Als erstes fällt mir auf, daß sich Baucis und Philemon in einer
offenen Gegend mit großen Weiden, Wiesen mit Blumen und somit in der
freien Natur befinden. Beide stehen für das Althergebrachte, was sehr
mühsam aufgebaut wurde. Sie können mit der neuen Welt nicht Schritt
halten und verabscheuen somit die neuen Methoden und Ziele. Darum stellen sie
für Faust ein Problem in Ausführung seiner Pläne dar. Sie stehen
zu dem alten Gott, der ihre Welt erschaffen hat. Sie sehen, daß Faust,
welcher sich für einen Gott hält und somit für B. und P. eine
gottlose Person darstellt, sich ihr Land aneignen will um sich einen Palast zu
errichten. Dies lassen sie aber nicht zu. Beide sind gegen den Ausbau des
Landes, da er Menschenleben fordert. Gott ist für beide die höchste
Lebensform und gibt ihnen Richtlinien, so daß B., P. die neue
Lebensordnung in Form des Kapitalismus nicht verstehen. Sie teilen ihren Besitz
gern mit anderen Leuten (z.B. Wanderer), sehen aber nicht ein diesen Besitz an
einen skrupellosen Menschen abzugeben. P. sieht das Scheitern von Fausts
Plänen. Faust hingegen befindet sich in höfischer Umgebung, was seine
neugewonnene Macht darstellt oder in dunkler Nacht mit finsteren Gestalten
(böse Seite). Er ist zu einem skrupellosen Kapitalisten geworden, der ohne
nachzudenken über das Schicksal von anderen Menschen entscheidet. Er
hält sich bereits für Gott und ist durch das Leuten der Kirchenglocken
gestört. Er will jedoch diese Kirche beherrschen um nicht nur die
Herrschaft auf der Welt zu besitzen, da sonst diese heilige Aura ihn umbringt.
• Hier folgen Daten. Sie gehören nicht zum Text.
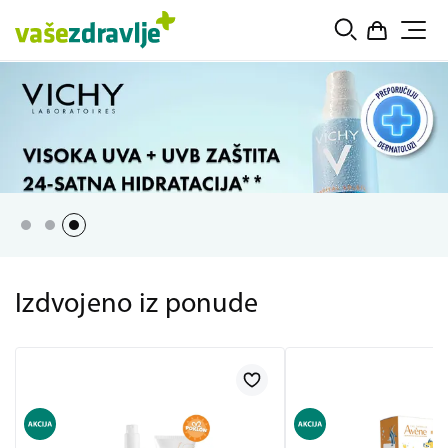
Izdvojeno iz ponude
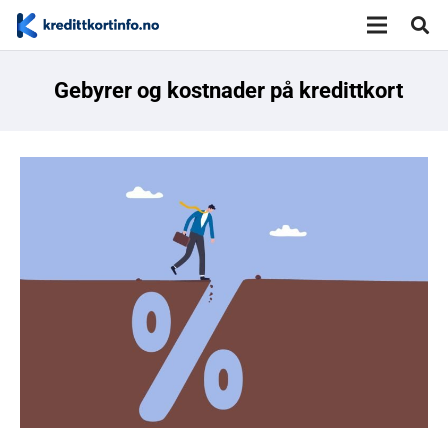
Gebyrer og kostnader på kredittkort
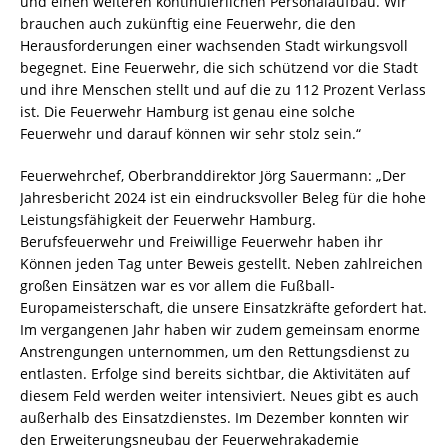
und einen weiteren kontinuierlichen Personalaufbau. Wir
brauchen auch zukünftig eine Feuerwehr, die den
Herausforderungen einer wachsenden Stadt wirkungsvoll
begegnet. Eine Feuerwehr, die sich schützend vor die Stadt
und ihre Menschen stellt und auf die zu 112 Prozent Verlass
ist. Die Feuerwehr Hamburg ist genau eine solche
Feuerwehr und darauf können wir sehr stolz sein.“
Feuerwehrchef, Oberbranddirektor Jörg Sauermann: „Der
Jahresbericht 2024 ist ein eindrucksvoller Beleg für die hohe
Leistungsfähigkeit der Feuerwehr Hamburg.
Berufsfeuerwehr und Freiwillige Feuerwehr haben ihr
Können jeden Tag unter Beweis gestellt. Neben zahlreichen
großen Einsätzen war es vor allem die Fußball-
Europameisterschaft, die unsere Einsatzkräfte gefordert hat.
Im vergangenen Jahr haben wir zudem gemeinsam enorme
Anstrengungen unternommen, um den Rettungsdienst zu
entlasten. Erfolge sind bereits sichtbar, die Aktivitäten auf
diesem Feld werden weiter intensiviert. Neues gibt es auch
außerhalb des Einsatzdienstes. Im Dezember konnten wir
den Erweiterungsneubau der Feuerwehrakademie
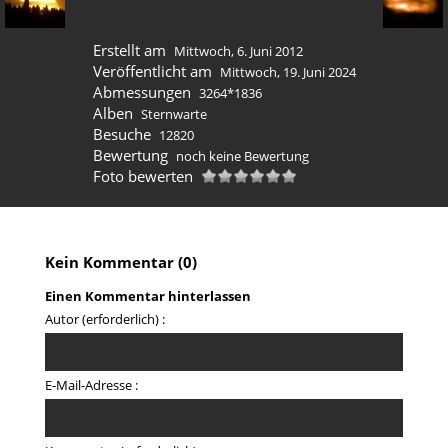
Erstellt am
Mittwoch, 6. Juni 2012
Veröffentlicht am
Mittwoch, 19. Juni 2024
Abmessungen
3264*1836
Alben
Sternwarte
Besuche
12820
Bewertung
noch keine Bewertung
Foto bewerten
Kein Kommentar (0)
Einen Kommentar hinterlassen
Autor (erforderlich) :
E-Mail-Adresse :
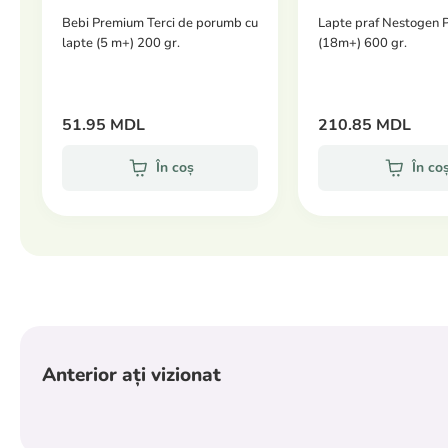
Bebi Premium Terci de porumb cu
Lapte praf Nestogen P
lapte (5 m+) 200 gr.
(18m+) 600 gr.
51.95 MDL
210.85 MDL
În coș
În co
Anterior ați vizionat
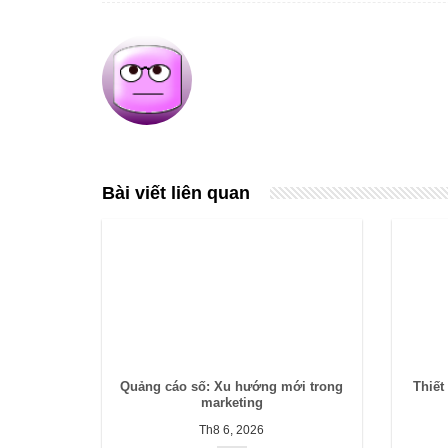
Bài viết liên quan
Quảng cáo số: Xu hướng mới trong
Thiết
marketing
Th8 6, 2026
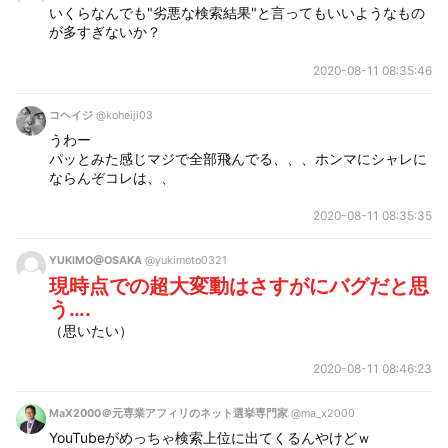
いくらなんでも"劣悪な検索結果"と言ってもいいようなもの
が多すぎないか？
2020-08-11 08:35:46
コヘイジ
@koheiji03
うわー
パッとみた感じマジで全部飛んでる、、、ホンマにシャレに
ならんぞコレは、、
2020-08-11 08:35:35
YUKIMO@OSAKA
@yukimoto0321
現時点での超大変動はさすがにバグだと思
う….
（思いたい）
2020-08-11 08:46:23
MaX2000＠元専業アフィリのネット選挙専門家
@ma_x2000
YouTubeがめっちゃ検索上位に出てくるんやけどｗ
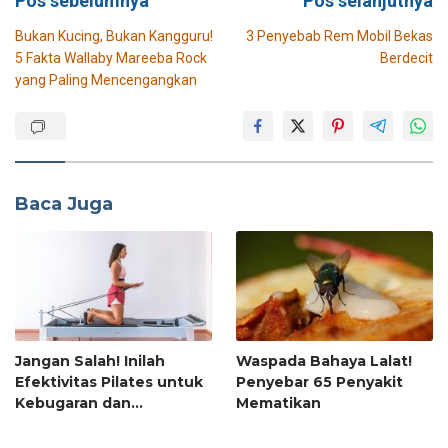
Pos sebelumnya
Pos selanjutnya
pos
Bukan Kucing, Bukan Kangguru!
3 Penyebab Rem Mobil Bekas
5 Fakta Wallaby Mareeba Rock
Berdecit
yang Paling Mencengangkan
Baca Juga
Jangan Salah! Inilah
Waspada Bahaya Lalat!
Efektivitas Pilates untuk
Penyebar 65 Penyakit
Kebugaran dan
Mematikan
Pembentukan Otot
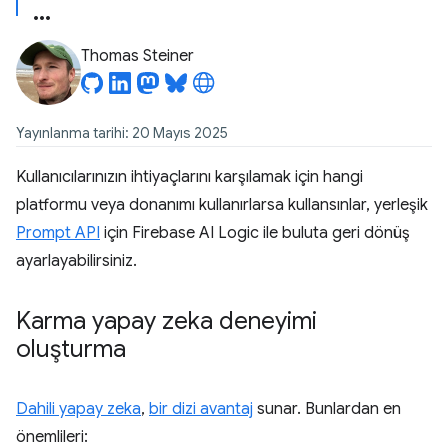
Thomas Steiner
Yayınlanma tarihi: 20 Mayıs 2025
Kullanıcılarınızın ihtiyaçlarını karşılamak için hangi
platformu veya donanımı kullanırlarsa kullansınlar, yerleşik
Prompt API
için Firebase AI Logic ile buluta geri dönüş
ayarlayabilirsiniz.
Karma yapay zeka deneyimi
oluşturma
Dahili yapay zeka
,
bir dizi avantaj
sunar. Bunlardan en
önemlileri:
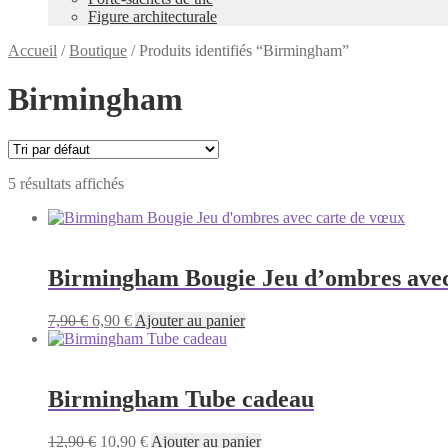
Figure architecturale
Accueil
/
Boutique
/
Produits identifiés “Birmingham”
Birmingham
5 résultats affichés
Birmingham Bougie Jeu d’ombres avec
Le
Le
7,90
€
6,90
€
Ajouter au panier
prix
prix
initial
actuel
était :
est :
7,90 €.
6,90 €.
Birmingham Tube cadeau
Le
Le
12,90
€
10,90
€
Ajouter au panier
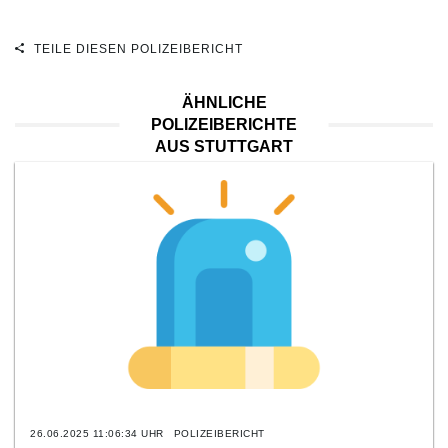
TEILE DIESEN POLIZEIBERICHT
ÄHNLICHE
POLIZEIBERICHTE
AUS STUTTGART
26.06.2025 11:06:34 UHR
POLIZEIBERICHT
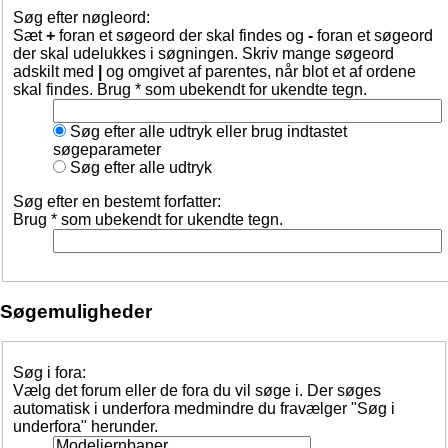
Søg efter nøgleord:
Sæt
+
foran et søgeord der skal findes og
-
foran et søgeord
der skal udelukkes i søgningen. Skriv mange søgeord
adskilt med
|
og omgivet af parentes, når blot et af ordene
skal findes. Brug * som ubekendt for ukendte tegn.
Søg efter alle udtryk eller brug indtastet
søgeparameter
Søg efter alle udtryk
Søg efter en bestemt forfatter:
Brug * som ubekendt for ukendte tegn.
Søgemuligheder
Søg i fora:
Vælg det forum eller de fora du vil søge i. Der søges
automatisk i underfora medmindre du fravælger "Søg i
underfora" herunder.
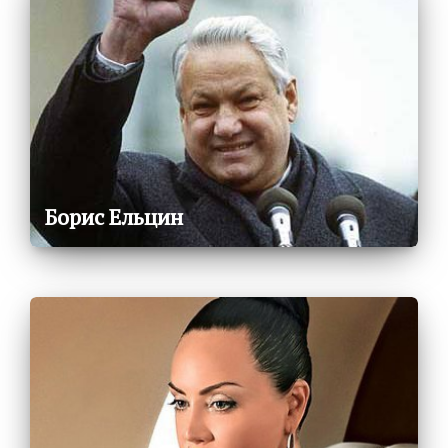
Борис Ельцин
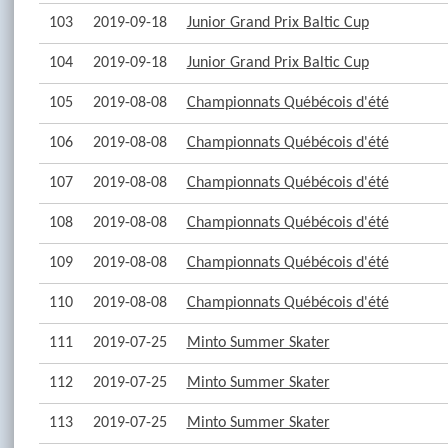
103
2019-09-18
Junior Grand Prix Baltic Cup
104
2019-09-18
Junior Grand Prix Baltic Cup
105
2019-08-08
Championnats Québécois d'été
106
2019-08-08
Championnats Québécois d'été
107
2019-08-08
Championnats Québécois d'été
108
2019-08-08
Championnats Québécois d'été
109
2019-08-08
Championnats Québécois d'été
110
2019-08-08
Championnats Québécois d'été
111
2019-07-25
Minto Summer Skater
112
2019-07-25
Minto Summer Skater
113
2019-07-25
Minto Summer Skater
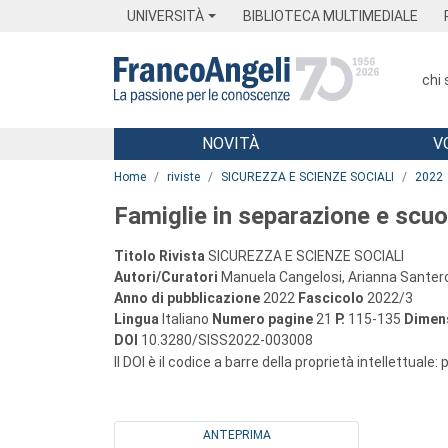
Menu
Main content
Footer
Menu
UNIVERSITÀ
BIBLIOTECA MULTIMEDIALE
chi
NOVITÀ
V
Main content
Home
riviste
SICUREZZA E SCIENZE SOCIALI
2022
Famiglie in separazione e scuol
Titolo Rivista
SICUREZZA E SCIENZE SOCIALI
Autori/Curatori
Manuela Cangelosi, Arianna Santer
Anno di pubblicazione
2022
Fascicolo
2022/3
Lingua
Italiano
Numero pagine
21
P.
115-135
Dimens
DOI
10.3280/SISS2022-003008
Il DOI è il codice a barre della proprietà intellettuale:
ANTEPRIMA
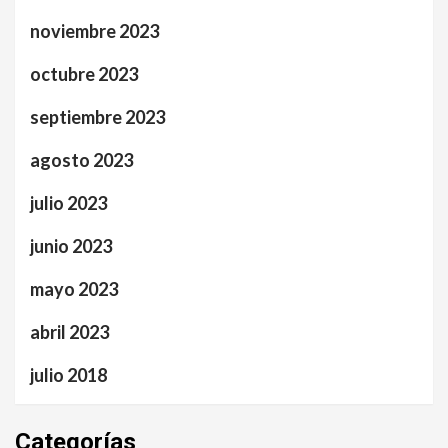
noviembre 2023
octubre 2023
septiembre 2023
agosto 2023
julio 2023
junio 2023
mayo 2023
abril 2023
julio 2018
Categorías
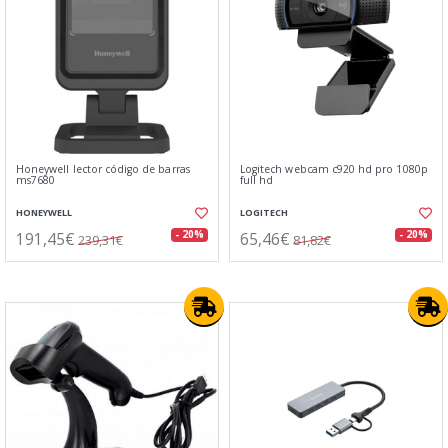
Honeywell lector código de barras
Logitech webcam c920 hd pro 1080p
ms7680
full hd
HONEYWELL
LOGITECH
191,45€
65,46€
- 20%
- 20%
239,31€
81,82€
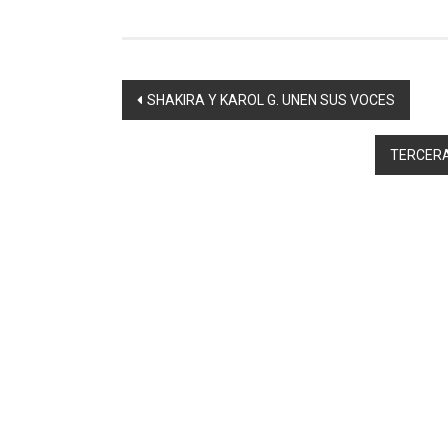
Navegación
SHAKIRA Y KAROL G. UNEN SUS VOCES
de
TERCERA
entradas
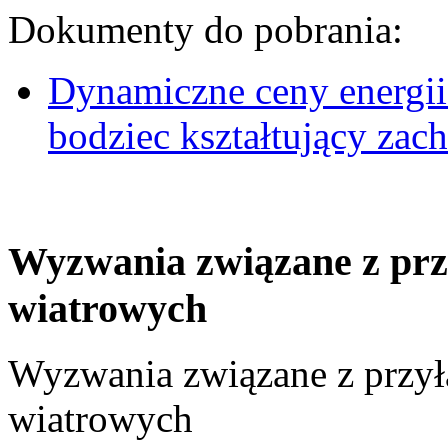
Dokumenty do pobrania:
Dynamiczne ceny energii
bodziec kształtujący za
Wyzwania związane z prz
wiatrowych
Wyzwania związane z przył
wiatrowych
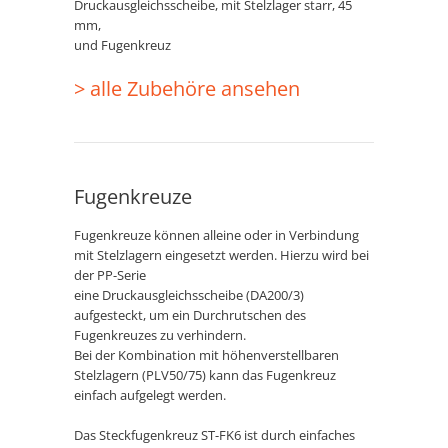
Druckausgleichsscheibe, mit Stelzlager starr, 45
mm,
und Fugenkreuz
> alle Zubehöre ansehen
Fugenkreuze
Fugenkreuze können alleine oder in Verbindung
mit Stelzlagern eingesetzt werden. Hierzu wird bei
der PP-Serie
eine Druckausgleichsscheibe (DA200/3)
aufgesteckt, um ein Durchrutschen des
Fugenkreuzes zu verhindern.
Bei der Kombination mit höhenverstellbaren
Stelzlagern (PLV50/75) kann das Fugenkreuz
einfach aufgelegt werden.
Das Steckfugenkreuz ST-FK6 ist durch einfaches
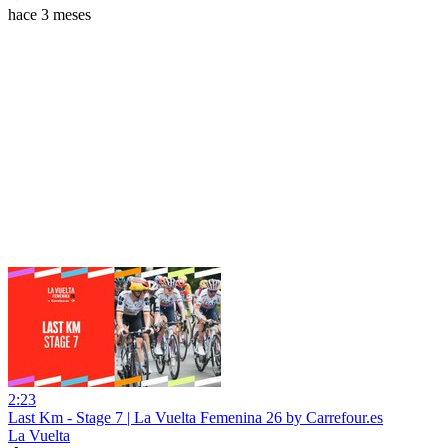
hace 3 meses
2:23
Last Km - Stage 7 | La Vuelta Femenina 26 by Carrefour.es
La Vuelta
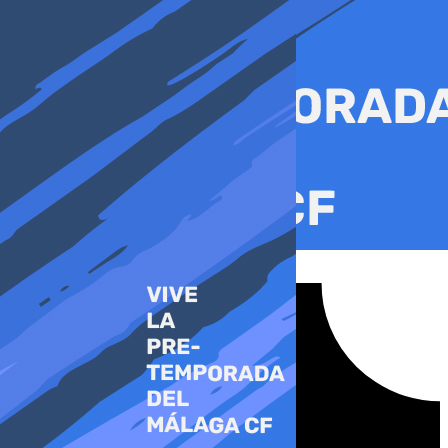
Ir
al
contenido
Tiktok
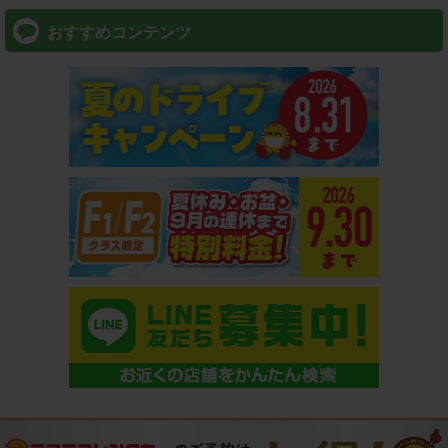
おすすめコンテンツ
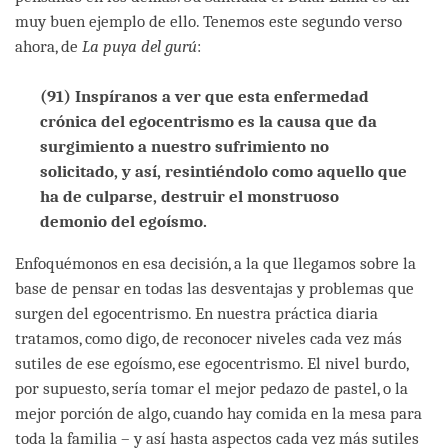
muy buen ejemplo de ello. Tenemos este segundo verso
ahora, de
La puya del gurú
:
(91) Inspíranos a ver que esta enfermedad
crónica del egocentrismo es la causa que da
surgimiento a nuestro sufrimiento no
solicitado, y así, resintiéndolo como aquello que
ha de culparse, destruir el monstruoso
demonio del egoísmo.
Enfoquémonos en esa decisión, a la que llegamos sobre la
base de pensar en todas las desventajas y problemas que
surgen del egocentrismo. En nuestra práctica diaria
tratamos, como digo, de reconocer niveles cada vez más
sutiles de ese egoísmo, ese egocentrismo. El nivel burdo,
por supuesto, sería tomar el mejor pedazo de pastel, o la
mejor porción de algo, cuando hay comida en la mesa para
toda la familia – y así hasta aspectos cada vez más sutiles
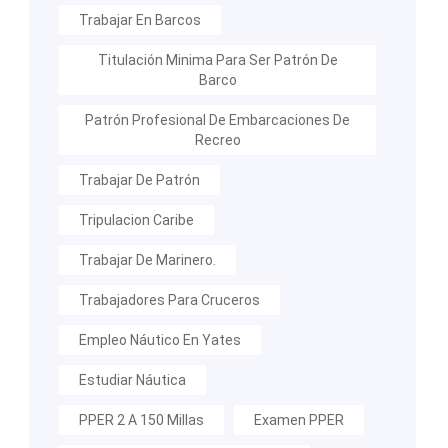
Trabajar En Barcos
Titulación Minima Para Ser Patrón De
Barco
Patrón Profesional De Embarcaciones De
Recreo
Trabajar De Patrón
Tripulacion Caribe
Trabajar De Marinero.
Trabajadores Para Cruceros
Empleo Náutico En Yates
Estudiar Náutica
PPER 2 A 150 Millas
Examen PPER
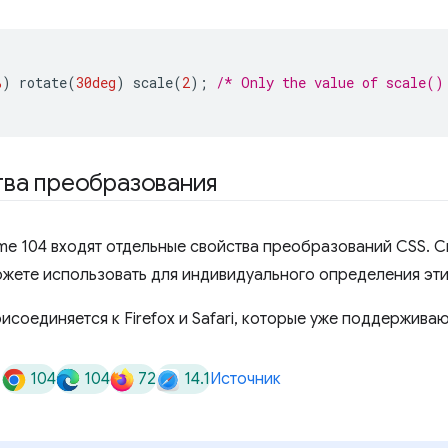
%
)
 rotate
(
30deg
)
 scale
(
2
);
/* Only the value of scale()
тва преобразования
me 104 входят отдельные свойства преобразований CSS. С
ожете использовать для индивидуального определения эти
соединяется к Firefox и Safari, которые уже поддерживаю
104
104
72
14.1
Источник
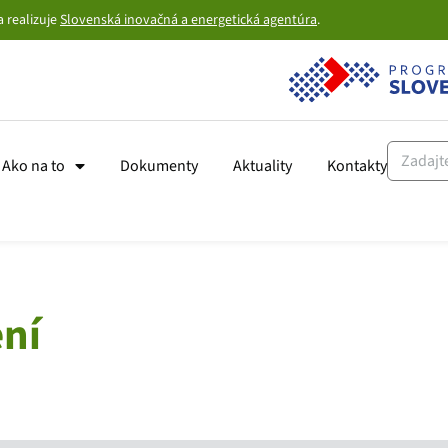
 realizuje
Slovenská inovačná a energetická agentúra
.
Ako na to
Dokumenty
Aktuality
Kontakty
ní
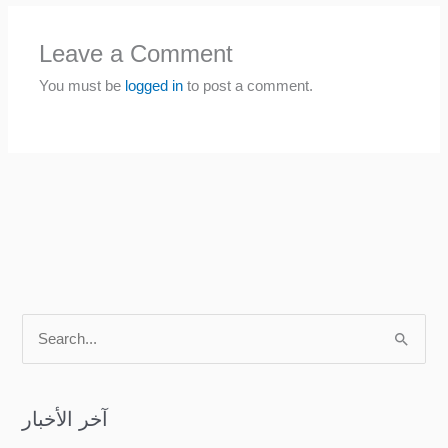
Leave a Comment
You must be
logged in
to post a comment.
S
e
a
آخر الأخبار
r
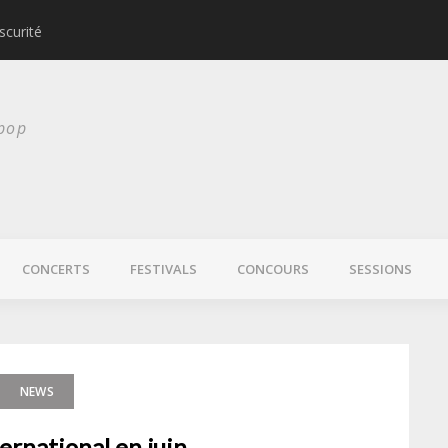
scurité
Laura Veirs bientôt
 pop
CONCERTS
FESTIVALS
CONCOURS
SESSIONS
NEWS
ernational en juin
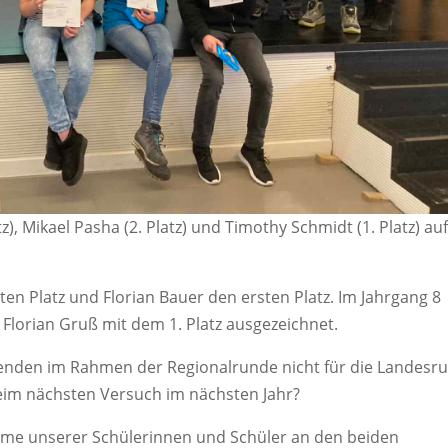
), Mikael Pasha (2. Platz) und Timothy Schmidt (1. Platz) au
iten Platz und Florian Bauer den ersten Platz. Im Jahrgang 8
 Florian Gruß mit dem 1. Platz ausgezeichnet.
menden im Rahmen der Regionalrunde nicht für die Landesr
a beim nächsten Versuch im nächsten Jahr?
ahme unserer Schülerinnen und Schüler an den beiden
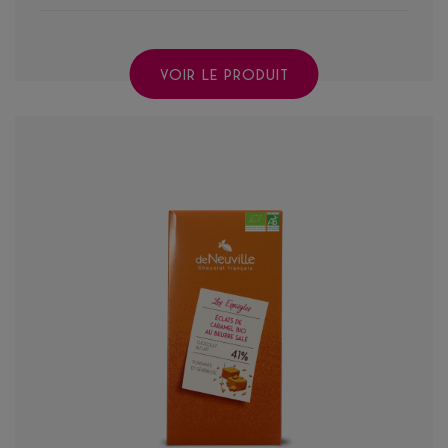
VOIR LE PRODUIT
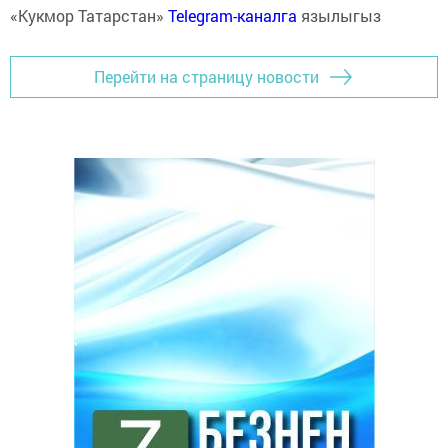
«Кукмор Татарстан»
Telegram-каналга
язылыгыз
Перейти на страницу новости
B., P. müssen weichen, da sie noch für die alte Weltordnung stehen,
die Faust nicht akzeptieren kann, da sie nur Moral und Frömmigkeit
beinhaltet. So stören beide ihn. Um seine Macht zu zeigen, muß er
dieser alten Weltordnung Schaden zufügen. So festigt er nicht nur seine
weltliche Macht, sondern auch seine geistliche. Diese alte Ordnung wird sich an
seiner Tat, dem Land auf dem Meer nicht beweisen können. Besitz ist
für Faust Ziel Nummer eins, was sich in seinen Befehlen, die B. und P.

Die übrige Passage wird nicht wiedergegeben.